Dictatorship closes San Pablo bookstore which propagated the Catholic Faith

Dictatorship closes San Pablo bookstore which propagated the Catholic Faith

In La Prensa, Jan 28, 2026

The central location of the San Pablo Bookstore and the Plaza España branch are closed.

The San Pablo bookstore, which has operated in Nicaragua for more than a decade, offering religious literature, Catholic Christian material, and liturgical articles, was intervened by the Ortega Murillo dictatorship, which for several months has forced it to remain closed.

The lawyer Martha Patricia Molina confirmed that that bookstore has been closed for at least four months by the intervention of the dictatorship of Daniel Ortega and Rosario Murillo.

“It has been closed for four months, not because they wanted it, but because the dictatorship had it intervened with the same issue: they do not want to allow the word of God to get to Catholic homes,” denounced Molina.

Central store and branches are closed

La Prensa confirmed that the central store of the San Pablo bookstore, located from the Rubén Darío or Metrocentro roundabout, one block south and two and half blocks west, exactly in the old Hispamer Building, is closed.

This place, according to the web page and social media of the San Pablo Bookstore, is open from 7:30am to 5:00pm. Nevertheless, the principal entrances to the building – at those times – were closed with metallic curtains, and there was no presence of any worker.

The same situation was confirmed in the San Pablo bookstore branch located in Plaza España, which also had a “closed” sign, and even in Google Maps the place is marked as “temporarily closed”. Since this place is not closed with metallic curtains, it can still be seen that there are shelves with products which are sold in this bookstore.

San Pablo remains silent about the reasons for the closure

In the social networks of the San Pablo bookstore, up to the publication of this report, there was no communication which would explain the reasons for the closing of their central store and the Plaza España branch, despite the fact that this type of business in the months of January and February, prior to and during the beginning of the school year, have greater demand for their products.

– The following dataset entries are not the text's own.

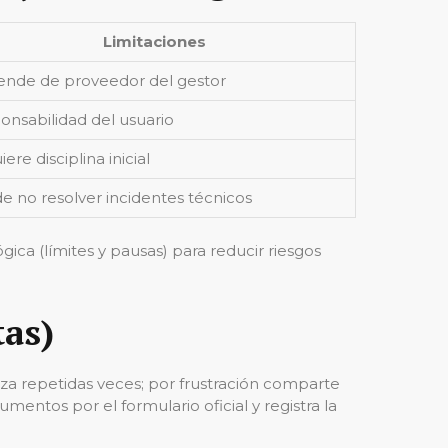
Limitaciones
nde de proveedor del gestor
onsabilidad del usuario
ere disciplina inicial
e no resolver incidentes técnicos
ca (límites y pausas) para reducir riesgos
tas)
aza repetidas veces; por frustración comparte
entos por el formulario oficial y registra la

Despite the closure, the webpage continues to be active.

The San Pablo bookstore has been operating in the country since 2008 and in addition to its central store and branches in Managua and León, it has a distributorship in the capital.

According to its website, this business offers religious and literature, prayer books, Bibles, religious books, liturgical articles like rosaries, mementos, statues, holy cards and medals, as well as some school articles related to the Christian faith.

Religious persecution in Nicaragua

The lawyer Martha Patricia Molina, in an update of her report Nicaragua: A Persecuted Church?, presented to the United States Commission on International Religious Freedom (USCIRF), denounced more than 19,000 aggression and attacks which the Ortega dictatorship has perpetrated since 2018 against priests, religious sisters and laity.

Among those aggressions and attacks, in addition to the banishment of more than 300 priests and nuns, the lawyer denounced the prohibition of processions, acts of piety and the entry of Bibles or religious materials in Nicaragua.

“The persecution in Nicaragua has not ended. The Sandinista dictatorship prohibits the entry of Bibles to Nicaragua, and also controls the shops that make the statues that we Catholics use for veneration. They require that the craftspeople provide the names of the people who buy the statues and the amount that they invest in each purchase,” Molina denounced at the beginning of January.